Segundo o Itaú BBA, a elevada oferta de carne de frango deverá manter os preços da proteína em patamar historicamente baixo em relação à carne bovina ao longo de 2026. O cenário é resultado da expansão da produção, favorecida pelo menor custo da ração e pelo forte desempenho das exportações, fatores que estimularam o aumento da oferta mesmo em um ambiente de preços domésticos pressionados. A estimativa é de crescimento de 4% na produção brasileira de carne de frango em 2026. As exportações deverão avançar aproximadamente 9%, impulsionadas também por uma base de comparação mais baixa, uma vez que os embarques realizados entre maio e agosto de 2025 foram afetados pelos impactos da gripe aviária sobre o comércio internacional. O banco projeta ainda um novo recorde de consumo per capita da proteína no mercado brasileiro.

O setor conseguiu compensar a redução das vendas para o Oriente Médio, região que representa cerca de 30% das exportações brasileiras de carne de frango, por meio do redirecionamento de embarques para o Japão e outros mercados asiáticos. Essa diversificação dos destinos contribuiu para manter o ritmo das exportações, mesmo diante da maior disponibilidade de produto. Apesar da pressão sobre os preços internos, as margens da atividade permanecem preservadas. Segundo a consultoria, o diferencial entre o preço do frango abatido no estado de São Paulo e o custo de produção da avicultura permaneceu próximo de 35% em junho, nível alinhado à média histórica dos últimos 20 anos. Para o segundo semestre, existe potencial de recuperação parcial das cotações, apoiada pela continuidade das exportações em ritmo elevado e pelo fortalecimento sazonal da demanda no final do ano. O principal fator de risco para a atividade continua sendo a biosseguridade.

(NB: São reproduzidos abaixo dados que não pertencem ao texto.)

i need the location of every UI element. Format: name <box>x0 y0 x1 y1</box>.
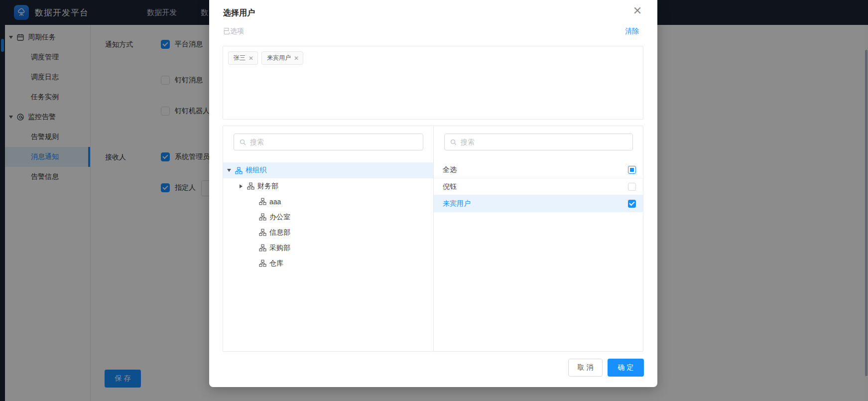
chevron-right-icon[interactable] <box>235 184 247 188</box>
user-list-panel: 全选 倪钰 来宾用户 <box>434 126 643 351</box>
user-row-label: 来宾用户 <box>443 199 471 208</box>
user-row-label: 全选 <box>443 165 457 174</box>
tree-node-label: 办公室 <box>269 213 290 222</box>
modal-footer: 取 消 确 定 <box>568 359 644 377</box>
tree-node-label: 采购部 <box>269 244 290 253</box>
checkbox-unchecked[interactable] <box>628 183 636 191</box>
tree-node-purchasing[interactable]: 采购部 <box>223 240 433 256</box>
remove-tag-icon[interactable]: ✕ <box>294 55 299 62</box>
tree-node-label: 根组织 <box>246 166 266 175</box>
checkbox-checked[interactable] <box>628 200 636 208</box>
confirm-button[interactable]: 确 定 <box>608 359 644 377</box>
user-search-box <box>444 134 633 150</box>
tag-label: 张三 <box>234 54 246 62</box>
user-search-input[interactable] <box>461 138 627 146</box>
tree-node-label: 仓库 <box>269 259 283 268</box>
search-icon <box>239 138 247 146</box>
selected-items-label: 已选项 <box>223 27 244 36</box>
user-list: 全选 倪钰 来宾用户 <box>434 161 643 212</box>
org-icon <box>235 167 243 174</box>
org-icon <box>259 213 266 221</box>
org-icon <box>259 260 266 267</box>
selected-tag: 张三 ✕ <box>228 51 258 65</box>
clear-selected-link[interactable]: 清除 <box>625 27 639 36</box>
tag-label: 来宾用户 <box>267 54 291 62</box>
user-row-niyu[interactable]: 倪钰 <box>434 178 643 195</box>
tree-node-info-dept[interactable]: 信息部 <box>223 225 433 240</box>
tree-node-finance[interactable]: 财务部 <box>223 178 433 194</box>
selected-items-box: 张三 ✕ 来宾用户 ✕ <box>223 46 643 120</box>
modal-title: 选择用户 <box>223 8 255 18</box>
user-row-label: 倪钰 <box>443 182 457 191</box>
tree-node-aaa[interactable]: aaa <box>223 194 433 209</box>
org-tree: 根组织 财务部 aaa <box>223 162 433 351</box>
cancel-button[interactable]: 取 消 <box>568 359 603 377</box>
app-window: 数据开发平台 数据开发 数 周期任务 调度管理 调度日志 任务实例 监控告警 <box>0 0 868 401</box>
org-icon <box>247 182 254 190</box>
org-icon <box>259 244 266 252</box>
org-icon <box>259 198 266 205</box>
tree-node-office[interactable]: 办公室 <box>223 209 433 225</box>
org-icon <box>259 229 266 236</box>
tree-node-label: 财务部 <box>257 182 278 191</box>
search-icon <box>450 138 457 146</box>
tree-node-label: aaa <box>269 198 281 206</box>
select-user-modal: 选择用户 ✕ 已选项 清除 张三 ✕ 来宾用户 ✕ <box>209 0 657 387</box>
selected-tag: 来宾用户 ✕ <box>261 51 303 65</box>
org-tree-panel: 根组织 财务部 aaa <box>223 126 434 351</box>
user-row-guest[interactable]: 来宾用户 <box>434 195 643 212</box>
chevron-down-icon[interactable] <box>223 169 235 172</box>
close-icon[interactable]: ✕ <box>630 4 644 18</box>
tree-node-root[interactable]: 根组织 <box>223 162 433 178</box>
org-search-input[interactable] <box>250 138 418 146</box>
user-transfer-panels: 根组织 财务部 aaa <box>223 126 643 352</box>
remove-tag-icon[interactable]: ✕ <box>248 55 253 62</box>
org-search-box <box>234 134 423 150</box>
checkbox-indeterminate[interactable] <box>628 166 636 174</box>
tree-node-label: 信息部 <box>269 228 290 237</box>
tree-node-warehouse[interactable]: 仓库 <box>223 256 433 271</box>
user-row-select-all[interactable]: 全选 <box>434 161 643 178</box>
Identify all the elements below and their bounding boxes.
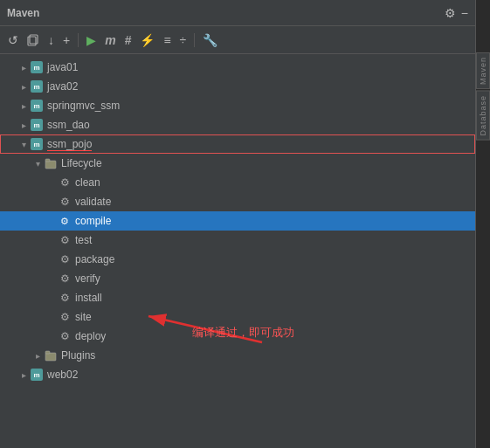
tree-item-validate[interactable]: ▸ ⚙ validate (0, 192, 475, 211)
tree-item-java01[interactable]: m java01 (0, 58, 475, 77)
panel-header: Maven ⚙ − (0, 0, 475, 26)
arrow-web02 (17, 370, 30, 380)
tree-area: m java01 m java02 m springmvc_ssm (0, 54, 475, 388)
run-button[interactable]: ▶ (84, 31, 99, 49)
arrow-java02 (17, 82, 30, 92)
svg-rect-5 (45, 351, 50, 354)
add-button[interactable]: + (60, 31, 72, 49)
gear-icon-package: ⚙ (58, 252, 72, 266)
arrow-java01 (17, 63, 30, 72)
gear-icon-test: ⚙ (58, 233, 72, 247)
header-icons: ⚙ − (445, 6, 468, 20)
maven-button[interactable]: m (102, 31, 118, 49)
item-label-deploy: deploy (75, 330, 106, 342)
module-icon-java02: m (30, 79, 44, 93)
item-label-compile: compile (75, 215, 111, 227)
arrow-ssm-dao (17, 121, 30, 130)
gear-icon-validate: ⚙ (58, 195, 72, 209)
gear-icon-deploy: ⚙ (58, 329, 72, 343)
item-label-springmvc: springmvc_ssm (47, 100, 120, 112)
item-label-ssm-dao: ssm_dao (47, 119, 90, 131)
copy-button[interactable] (24, 32, 42, 48)
minimize-icon[interactable]: − (461, 6, 468, 20)
tree-item-test[interactable]: ▸ ⚙ test (0, 231, 475, 250)
module-icon-ssm-dao: m (30, 118, 44, 132)
folder-icon-lifecycle (44, 156, 58, 170)
wrench-button[interactable]: 🔧 (200, 31, 220, 49)
settings-icon[interactable]: ⚙ (445, 6, 456, 20)
item-label-lifecycle: Lifecycle (61, 157, 102, 169)
item-label-ssm-pojo: ssm_pojo (47, 138, 92, 151)
item-label-clean: clean (75, 176, 100, 189)
item-label-test: test (75, 234, 92, 246)
divide-button[interactable]: ÷ (177, 31, 190, 49)
folder-icon-plugins (44, 348, 58, 362)
toolbar-separator-2 (194, 33, 195, 47)
module-icon-ssm-pojo: m (30, 137, 44, 151)
toolbar-separator-1 (78, 33, 79, 47)
gear-icon-compile: ⚙ (58, 214, 72, 228)
side-panel: Maven Database (476, 0, 490, 448)
tree-wrapper: m java01 m java02 m springmvc_ssm (0, 54, 475, 448)
module-icon-springmvc: m (30, 99, 44, 113)
gear-icon-verify: ⚙ (58, 272, 72, 286)
module-icon-web02: m (30, 368, 44, 382)
item-label-site: site (75, 311, 92, 323)
item-label-package: package (75, 253, 114, 265)
arrow-lifecycle (31, 159, 44, 169)
tree-item-install[interactable]: ▸ ⚙ install (0, 288, 475, 307)
item-label-install: install (75, 292, 102, 304)
tree-item-ssm-pojo[interactable]: m ssm_pojo (0, 134, 475, 154)
item-label-web02: web02 (47, 369, 78, 381)
arrow-plugins (31, 351, 44, 361)
arrow-springmvc (17, 101, 30, 111)
tree-item-java02[interactable]: m java02 (0, 77, 475, 96)
item-label-java01: java01 (47, 61, 78, 73)
tree-item-site[interactable]: ▸ ⚙ site (0, 307, 475, 327)
tree-item-lifecycle[interactable]: Lifecycle (0, 154, 475, 173)
tree-item-package[interactable]: ▸ ⚙ package (0, 250, 475, 269)
item-label-validate: validate (75, 196, 111, 208)
side-tab-database[interactable]: Database (476, 91, 490, 141)
tree-item-compile[interactable]: ▸ ⚙ compile (0, 211, 475, 231)
side-tab-maven[interactable]: Maven (476, 52, 490, 89)
tree-item-web02[interactable]: m web02 (0, 365, 475, 384)
tree-item-springmvc-ssm[interactable]: m springmvc_ssm (0, 96, 475, 115)
module-icon-java01: m (30, 60, 44, 74)
gear-icon-site: ⚙ (58, 310, 72, 324)
toolbar: ↺ ↓ + ▶ m # ⚡ ≡ ÷ 🔧 (0, 26, 475, 54)
maven-panel: Maven ⚙ − ↺ ↓ + ▶ m # ⚡ ≡ ÷ 🔧 m (0, 0, 476, 448)
item-label-java02: java02 (47, 80, 78, 93)
svg-rect-2 (45, 161, 56, 169)
refresh-button[interactable]: ↺ (5, 31, 21, 49)
svg-rect-4 (45, 353, 56, 361)
download-button[interactable]: ↓ (45, 31, 57, 49)
tree-item-plugins[interactable]: Plugins (0, 346, 475, 365)
item-label-verify: verify (75, 272, 100, 285)
panel-title: Maven (7, 7, 39, 19)
tree-item-verify[interactable]: ▸ ⚙ verify (0, 269, 475, 288)
tree-item-deploy[interactable]: ▸ ⚙ deploy (0, 327, 475, 346)
list-button[interactable]: ≡ (161, 31, 173, 49)
tree-item-ssm-dao[interactable]: m ssm_dao (0, 115, 475, 134)
hash-button[interactable]: # (122, 31, 135, 49)
lightning-button[interactable]: ⚡ (137, 31, 157, 49)
item-label-plugins: Plugins (61, 349, 95, 362)
gear-icon-install: ⚙ (58, 291, 72, 305)
svg-rect-3 (45, 159, 50, 162)
tree-item-clean[interactable]: ▸ ⚙ clean (0, 173, 475, 192)
gear-icon-clean: ⚙ (58, 176, 72, 190)
arrow-ssm-pojo (17, 140, 30, 149)
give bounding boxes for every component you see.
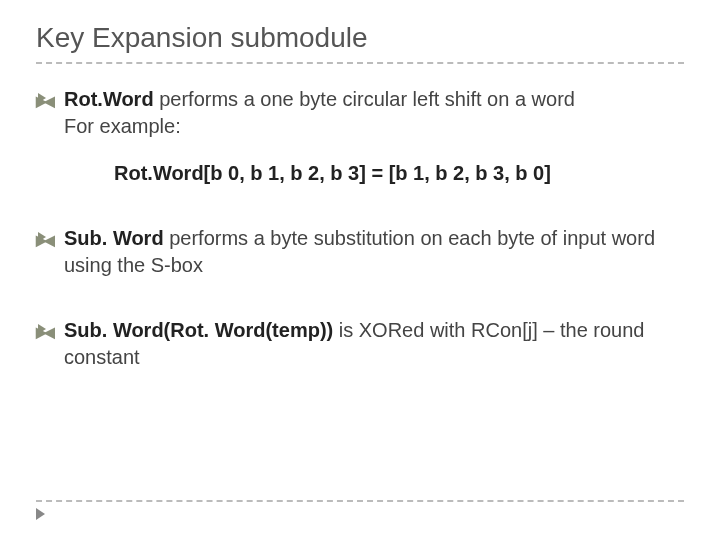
page-marker-icon xyxy=(36,508,45,520)
bullet-list: ▶◀ Rot.Word performs a one byte circular… xyxy=(36,86,684,371)
slide: Key Expansion submodule ▶◀ Rot.Word perf… xyxy=(0,0,720,371)
bullet-icon: ▶◀ xyxy=(36,92,52,111)
bullet-icon: ▶◀ xyxy=(36,231,52,250)
bullet-item: ▶◀ Rot.Word performs a one byte circular… xyxy=(36,86,684,187)
bullet-item: ▶◀ Sub. Word performs a byte substitutio… xyxy=(36,225,684,279)
bullet-item: ▶◀ Sub. Word(Rot. Word(temp)) is XORed w… xyxy=(36,317,684,371)
bullet-icon: ▶◀ xyxy=(36,323,52,342)
bullet-text: performs a one byte circular left shift … xyxy=(154,88,575,110)
term: Sub. Word xyxy=(64,227,164,249)
term: Rot.Word xyxy=(64,88,154,110)
bottom-divider xyxy=(36,500,684,502)
slide-title: Key Expansion submodule xyxy=(36,22,684,64)
term: Sub. Word(Rot. Word(temp)) xyxy=(64,319,333,341)
bullet-subtext: For example: xyxy=(64,113,684,140)
formula: Rot.Word[b 0, b 1, b 2, b 3] = [b 1, b 2… xyxy=(114,160,684,187)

A manutenção do desempenho das exportações depende da preservação do status sanitário da avicultura brasileira. A ampla diversificação dos embarques, distribuídos para cerca de 150 mercados, reduz a dependência de compradores específicos e limita os impactos de eventuais restrições comerciais. Ainda assim, episódios sanitários isolados, como os registrados em 2025, podem provocar suspensões temporárias das importações por mercados relevantes, incluindo China e União Europeia, retardando a normalização dos fluxos comerciais. Em relação aos custos, o cenário permanece favorável no curto prazo em razão da ampla disponibilidade de milho para ração. Entretanto, os possíveis impactos do El Niño sobre a 2ª safra de milho em 2027 permanecem como fator de atenção para o próximo ciclo produtivo. Mesmo com perspectivas de novos recordes de produção, consumo e exportações, a recomendação é de cautela diante do elevado volume de oferta disponível no mercado. Fonte: Broadcast Agro. Adaptado por Cogo Inteligência em Agronegócio.